Second, fatty streaks routinely resolve without sequelae [35]. Further, oxidized LDL is present in both human arteries and veins, and its presence does not correlate with the pathologic effects suggested by in vitro data [36]. Finally, the lipid content of a fatty streak is different from that in the core of an atherosclerotic plaque. Fatty streaks have a higher content of cholesteryl ester than free cholesterol, a low sphingomyelin to lecithin ratio, and a high oleate to linoleate ratio [37]. Enrichment of oleate in fatty streaks is due to the increased binding of LDL particles enriched in cholesteryl oleate to the proteoglycan biglycan [38]. These lipid ratio are reversed in the core of an atherosclerotic plaque. The differences in the lipid content of fatty streaks and the core of an atherosclerotic plaque were identified in the 1970's and have been confirmed [37]. However, this knowledge has not been incorporated into the response to injury theory.

Like the lipid core of an atherosclerotic plaque, the erythrocyte cell membrane contains more unesterified than esterified cholesterol and a high content of sphingomyelin [39]. The lipid content of the core of an atherosclerotic plaque can be explained by an origin from the erythrocyte cell membrane and the absence of proteoglycans to bind LDL enriched in oleate.

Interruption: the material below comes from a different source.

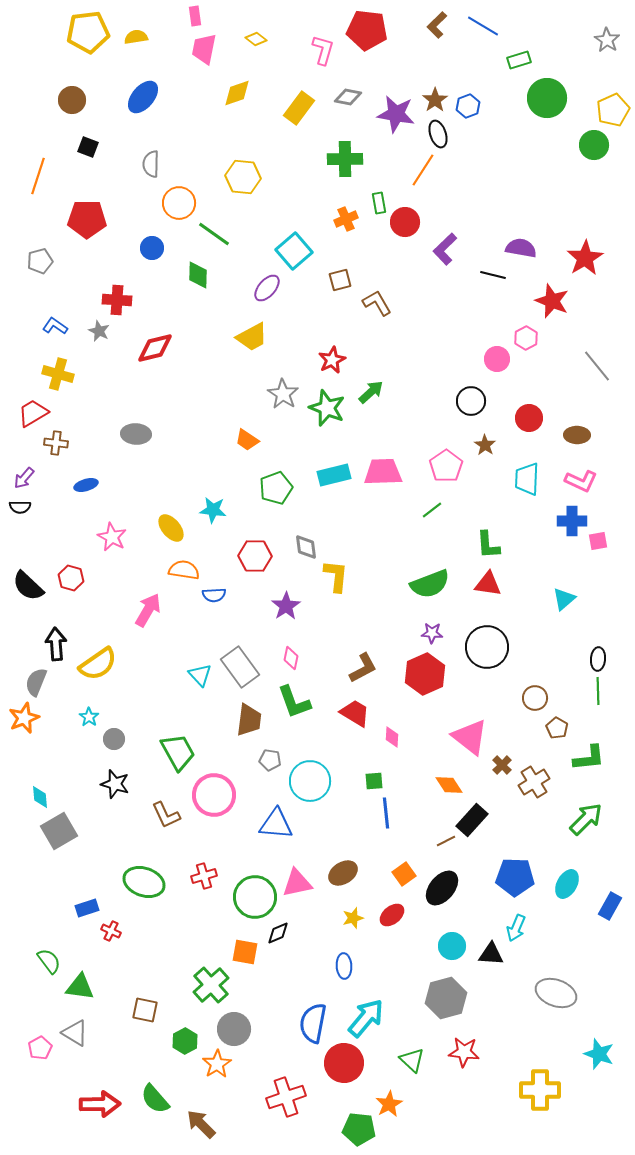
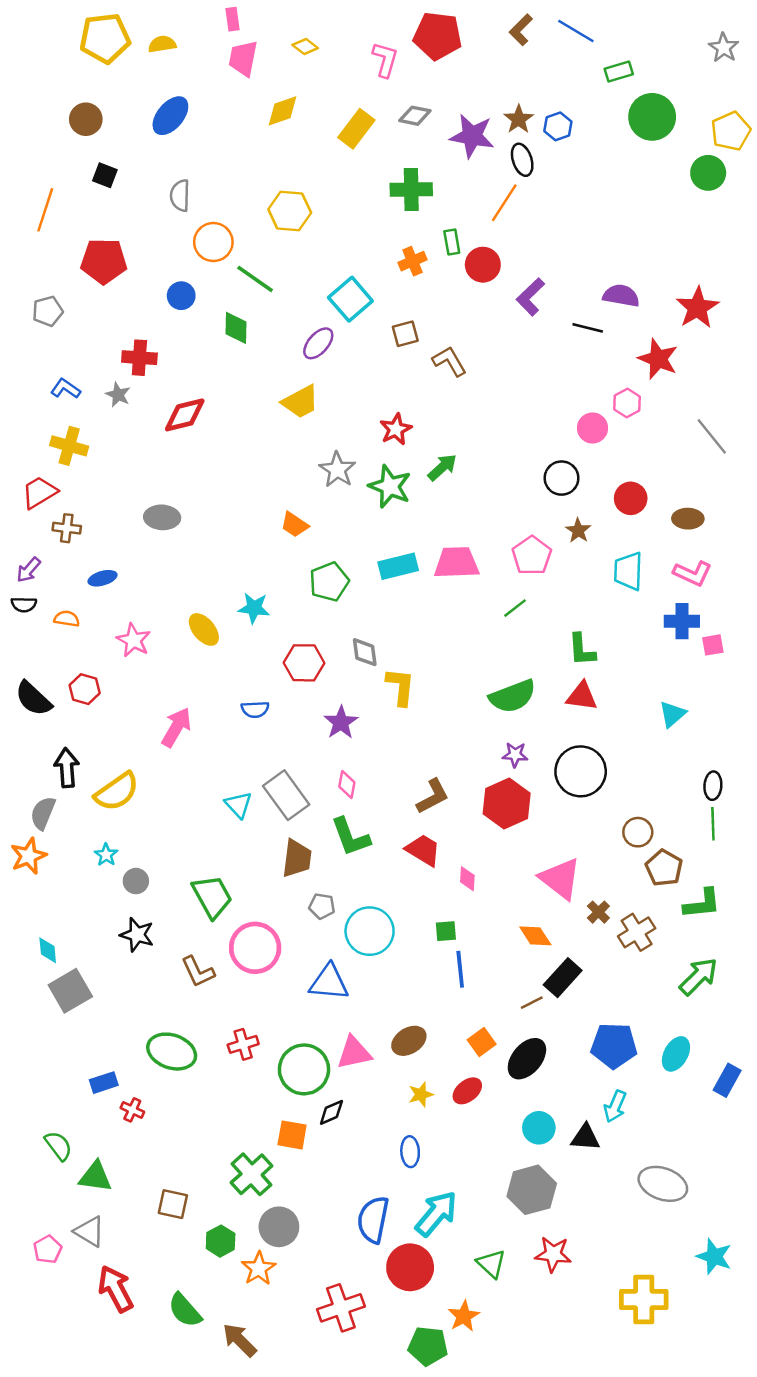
orange semicircle: (184, 570) -> (67, 619), moved, size x0.7
brown pentagon: (557, 728) -> (664, 868), size x1.4
red arrow: (100, 1104) -> (116, 1289), moved, turned -117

Further evidence of an origin from the erythrocytes are the presence of hemosiderin and glycophorin A in the lipid core [40]. These observations support the origin of an atherosclerotic plaque from organized mural thrombus, not a fatty streak. The lipid core of an atherosclerotic plaque originates from degenerated thrombus which has not undergone complete fibrous remodeling, or intraplaque hemorrhage.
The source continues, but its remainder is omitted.